Zaten gergin bir bekleyişte olan bölgedeki Kürtler, bu uygulamalar sonucu göç yollarında can vermek yerine ayaklanmayı seçti, mukadder sonuç her zaman olduğu gibi kendini gösterdi. 21 Mart 1937'de başlayan Dersim Ayaklanması yine hava bombardımanı dahil yangın bombaları ve boğucu gazlar kullanılarak en ağır şekilde bastırıldı.
15 Temmuz 1938'te Mareşal Fevzi Çakmak'ın emriyle Dersim'e ikinci harekat başlatıldı. Mağaralarda saklananları dışarı çıkarmak için zehirli gaz ve dinamit kullanılması sivil halkın özellikle kadın ve çocukların çok kayıp vermesine neden oldu.
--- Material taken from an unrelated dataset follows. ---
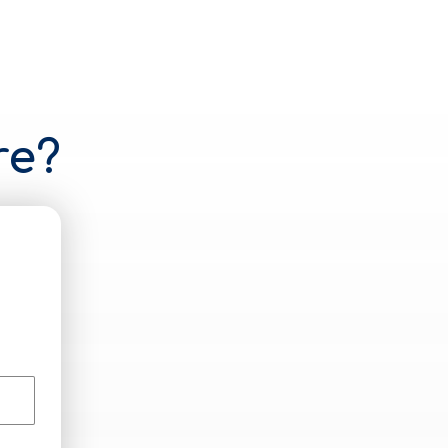
re?
n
İkinci harekatta öldürülen isyancıların sayısı verilirken, silahsız sivil halkın kayıpları ise "ağır zayiat verdirildi" şeklinde kapatıldı.10 Ağustos'ta üçüncü harekat başlatıldı. Uçakların bombaladığı Aliboğazı mevkiinde ne kadar insan öldüğü konusunda bilgi verilmedi.
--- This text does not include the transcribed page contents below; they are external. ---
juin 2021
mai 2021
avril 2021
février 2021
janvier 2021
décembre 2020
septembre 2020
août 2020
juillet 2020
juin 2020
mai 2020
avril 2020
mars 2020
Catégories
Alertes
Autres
Yapılan tarama eylemlerinde birçok kişi imha edildi, bir kısım insan da batıya sürgün edildi. Harekat kıyım, imha ve tenkil hareketi olarak sürdü. Söz konusu harekatlar kamuoyuna manevra olarak açıklandı, hakikat gizlendi.
Harekatları bizzat yöneten Mareşal Çakmak, Atatürk'e çektiği telgrafta manevranın sonuçlarını bildirdi, Atatürk de cevabi telgrafta manevranın çok faydalı safhalar göstererek bitmiş olmasından dolayı kalbinin orduya karşı takdir ve şükran duygularıyla dolu olduğunu belirtmektedir.
Dersim insanlık dışı faciasının sanığı o dönemin CHP'sidir. Bireysel insani trajediler ve toplumsal travmalar barındıran bir insanlık faciasını örnek olarak göstermek, CHP'nin Dersim'de donup kaldığının hakiki bir resmidir. (ÜK/EÖ)
(*) Yazı, Radikal 2'nin 22 Kasım 2009 tarihli sayısında yayımlandı.